It was a strained relationship between my mother and me. I felt that I disappointed her. Not good looking as my younger brother, not as successful. She always tried, without success, to understand my life choices; why I married a man she did not think was ‘good enough,’ my career and the ways my husband and I educated our four daughters.
She ended every conversation, and those were many, with the same words; “I do not understand,”
“I do not understand why you married this man;” she said to me a week after the wedding and repeatedly in the coming years. The fact that we had a stable marriage did not stop her from restating the question, year after year.
“I do not understand what it is that you’re doing,” was about my professional choice (a school counselor and learning disabilities consultant). She had no problem with my brother’s profession (an interior designer) even though both her and my father were educators.
“I don’t understand why the kids never eat,” was another favorite one. My daughters did not like her cooking so routinely declared a hunger strike on our visits.
Sixteen years had passed since that Saturday morning when my father called to tell me about her death. He gave me the news and informed me that the funeral would be held on Sunday, as according to the Jewish tradition a funeral must take place no longer than twenty-four hours after the death. My husband and I ‘packed’ the kids and rushed up to Jerusalem from our home in Arad two hours to the south.
There will be no autopsy to clarify the reason of death; my brother told me when we got to my parents’ home. The funeral took place, as planned, early Sunday; we went back to my parents’ home for a light lunch, we stayed for the week as tradition dictates, then we returned to our life.
The unanswered question about my mother’s death was not discussed in the coming years. Once, shortly after her death, when I asked my father for some of her jewelry, for my daughters and I and it turned out that every piece she ever owned mysteriously disappeared, I tried to talk to him about her unforeseen death, but he was adamant in his refusal to discuss the whereabouts of her jewelry, as he was about his decision to decline an autopsy.
Two years after my mother passed away my husband and I left our home in the south part of Israel and moved to the US. Then my father died, and with his death, I had to give up on the hope that I will ever get an answer.
A few weeks ago, I raised the question of her unexpected death once again, this time I asked my brother, the favorite ‘chosen’ golden boy. At sixty-three, his seamless façade cracked a bit, and he admitted to feeling tired of his work and life in general. For the first time, he confided in me and confessed that, like me, he does not know the circumstances of our mother’s death.
“It always troubled me, “he wrote in a rare e-mail that contained several full sentences, unlike his usual telegram like correspondence.
“I can’t get the thoughts of my mind,” he wrote,
“I think of her dying alone, on a Friday night with no family by her side,”
When I read his email, I remembered the legend my father told us of Moses who was not allowed into the Promised Land. How he climbed, alone, up Mt. Nebo to see the land from above, and God took his life with a kiss.

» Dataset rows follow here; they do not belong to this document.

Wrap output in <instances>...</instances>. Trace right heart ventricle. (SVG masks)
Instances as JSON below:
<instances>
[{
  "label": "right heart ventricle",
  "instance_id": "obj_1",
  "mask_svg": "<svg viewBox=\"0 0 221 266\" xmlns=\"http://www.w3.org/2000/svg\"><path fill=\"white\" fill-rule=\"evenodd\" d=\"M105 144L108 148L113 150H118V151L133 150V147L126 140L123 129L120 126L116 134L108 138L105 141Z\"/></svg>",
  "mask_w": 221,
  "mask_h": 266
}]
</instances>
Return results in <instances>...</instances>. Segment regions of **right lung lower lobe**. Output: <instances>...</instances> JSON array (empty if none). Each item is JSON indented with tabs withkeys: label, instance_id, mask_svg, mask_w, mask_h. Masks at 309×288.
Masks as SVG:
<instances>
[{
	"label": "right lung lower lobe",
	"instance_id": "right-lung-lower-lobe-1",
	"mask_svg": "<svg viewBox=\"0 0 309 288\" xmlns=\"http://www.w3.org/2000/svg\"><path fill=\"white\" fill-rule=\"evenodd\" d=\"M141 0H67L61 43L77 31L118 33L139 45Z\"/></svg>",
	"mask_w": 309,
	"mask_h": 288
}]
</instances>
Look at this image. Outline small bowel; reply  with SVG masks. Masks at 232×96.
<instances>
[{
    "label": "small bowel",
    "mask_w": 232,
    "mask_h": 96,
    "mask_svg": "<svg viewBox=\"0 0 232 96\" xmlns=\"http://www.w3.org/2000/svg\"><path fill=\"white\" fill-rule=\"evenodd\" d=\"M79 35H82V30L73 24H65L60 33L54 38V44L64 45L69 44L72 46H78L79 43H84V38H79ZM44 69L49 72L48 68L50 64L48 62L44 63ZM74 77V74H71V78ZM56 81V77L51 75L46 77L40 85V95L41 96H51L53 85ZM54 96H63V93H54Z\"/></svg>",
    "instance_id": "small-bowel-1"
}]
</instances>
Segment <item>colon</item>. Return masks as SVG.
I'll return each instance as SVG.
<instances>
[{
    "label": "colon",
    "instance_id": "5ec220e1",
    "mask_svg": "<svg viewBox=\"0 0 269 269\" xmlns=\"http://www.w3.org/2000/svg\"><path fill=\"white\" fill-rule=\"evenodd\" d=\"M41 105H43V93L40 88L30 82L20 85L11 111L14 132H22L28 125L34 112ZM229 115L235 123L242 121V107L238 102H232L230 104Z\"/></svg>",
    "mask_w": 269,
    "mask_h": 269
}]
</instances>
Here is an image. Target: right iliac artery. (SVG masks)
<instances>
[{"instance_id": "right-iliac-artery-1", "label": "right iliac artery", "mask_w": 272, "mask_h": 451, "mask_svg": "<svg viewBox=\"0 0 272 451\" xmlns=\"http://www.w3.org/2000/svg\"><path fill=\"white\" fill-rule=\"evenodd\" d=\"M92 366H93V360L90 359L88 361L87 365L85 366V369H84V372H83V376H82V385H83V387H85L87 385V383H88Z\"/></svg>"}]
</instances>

Mitat Neshika, “death by a kiss,” is a privilege kept only for those who are righteous; I concluded my email to my brother.

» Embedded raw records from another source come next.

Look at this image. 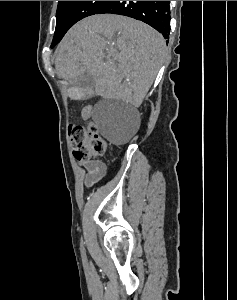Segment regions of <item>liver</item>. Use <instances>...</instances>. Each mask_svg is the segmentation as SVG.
I'll return each instance as SVG.
<instances>
[{"instance_id": "liver-1", "label": "liver", "mask_w": 237, "mask_h": 300, "mask_svg": "<svg viewBox=\"0 0 237 300\" xmlns=\"http://www.w3.org/2000/svg\"><path fill=\"white\" fill-rule=\"evenodd\" d=\"M166 43L155 29L121 15H92L66 33L55 51L60 77L92 73L96 93L140 107L163 65Z\"/></svg>"}]
</instances>
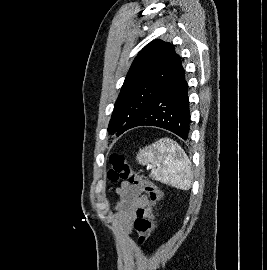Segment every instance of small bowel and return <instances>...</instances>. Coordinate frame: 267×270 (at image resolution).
Here are the masks:
<instances>
[{
	"mask_svg": "<svg viewBox=\"0 0 267 270\" xmlns=\"http://www.w3.org/2000/svg\"><path fill=\"white\" fill-rule=\"evenodd\" d=\"M118 194L115 219L120 231L129 236L139 212L151 216L150 201L140 187L129 182L122 183Z\"/></svg>",
	"mask_w": 267,
	"mask_h": 270,
	"instance_id": "1",
	"label": "small bowel"
}]
</instances>
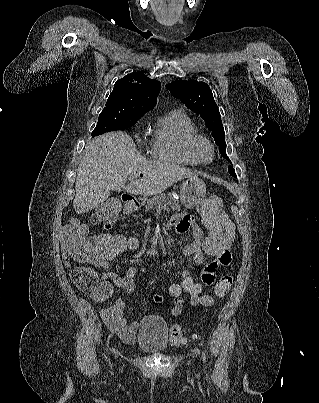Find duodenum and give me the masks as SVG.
I'll return each mask as SVG.
<instances>
[{
	"label": "duodenum",
	"instance_id": "duodenum-1",
	"mask_svg": "<svg viewBox=\"0 0 319 403\" xmlns=\"http://www.w3.org/2000/svg\"><path fill=\"white\" fill-rule=\"evenodd\" d=\"M122 200L125 204V210L127 212H132L141 206V203L129 194H124L122 196Z\"/></svg>",
	"mask_w": 319,
	"mask_h": 403
}]
</instances>
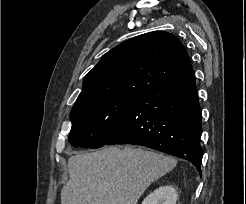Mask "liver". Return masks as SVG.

While writing, I remembered something from the day of the funeral that I did not think about for many years. After the funeral, in my parents’ home, surrounded by relatives and friends, I felt restless, pressed to do something to relieve the pain.
I walked out of the house, took the long bus ride back to the cemetery on the other side of town and walked up to her grave. There was the bare ground; the gravestone will be put in place and unveiled thirty days later. I stood there and looked at the patch of earth mixed with stones; I looked at the view of the city stretched all the way to the hazy mountains of on the Jordanian side, I thought I could detect Mt Nebo in the distance.

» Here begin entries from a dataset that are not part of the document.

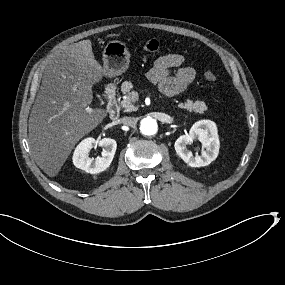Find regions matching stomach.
<instances>
[{"instance_id":"obj_1","label":"stomach","mask_w":285,"mask_h":285,"mask_svg":"<svg viewBox=\"0 0 285 285\" xmlns=\"http://www.w3.org/2000/svg\"><path fill=\"white\" fill-rule=\"evenodd\" d=\"M130 53L124 43L118 40L110 41L103 51L104 72L108 77H114L125 72L129 66Z\"/></svg>"}]
</instances>
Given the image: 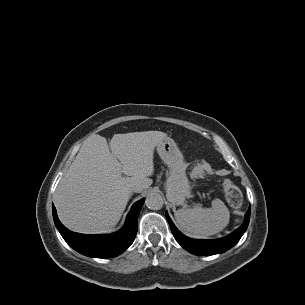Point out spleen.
<instances>
[{
  "instance_id": "3e777b00",
  "label": "spleen",
  "mask_w": 305,
  "mask_h": 305,
  "mask_svg": "<svg viewBox=\"0 0 305 305\" xmlns=\"http://www.w3.org/2000/svg\"><path fill=\"white\" fill-rule=\"evenodd\" d=\"M211 205V208L195 206L175 211L178 227L187 236L196 239H206L222 231L229 223V210L220 199H214Z\"/></svg>"
}]
</instances>
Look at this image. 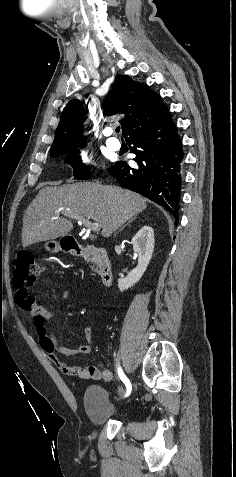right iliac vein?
<instances>
[{
	"instance_id": "63e3f726",
	"label": "right iliac vein",
	"mask_w": 236,
	"mask_h": 477,
	"mask_svg": "<svg viewBox=\"0 0 236 477\" xmlns=\"http://www.w3.org/2000/svg\"><path fill=\"white\" fill-rule=\"evenodd\" d=\"M119 391H120V396L124 397L125 396V389H126V386L125 385H122V384H119L117 386V388ZM120 396L118 398H115V402H119V399H120Z\"/></svg>"
}]
</instances>
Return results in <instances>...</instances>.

In few months, as I do every year since we left to the US, I will ‘visit’ her grave. It is on a mountain- side overlooking the entrance to Jerusalem. At times it feels like the family visits we had in the past; my father’s grave is next to hers and my grandmother’s few rows away. The town is spread below, bigger and noisier with each passing year. White apartment buildings climb the hills around, new roads stretch all the way to the pink, hazy horizon but in the cemetery, time stands still.
I will drive up the steep hills into the city that used to be my home. When I will reach the last curve on the road, I will turn and park at the bottom of the hill then walk up to her grave. I will pick few stones and put them on the grave, then I will update her on my life in the year that just ended.
Still married to the same man,
Kids are all grown up
Not an educator anymore.
Always when I get to the last part, my current profession, I hesitate for a minute. I know what she would say if she was still alive;
“I don’t understand, why you went to school and got a master degree, so you can become an innkeeper,”
When I think of it, it makes me smile.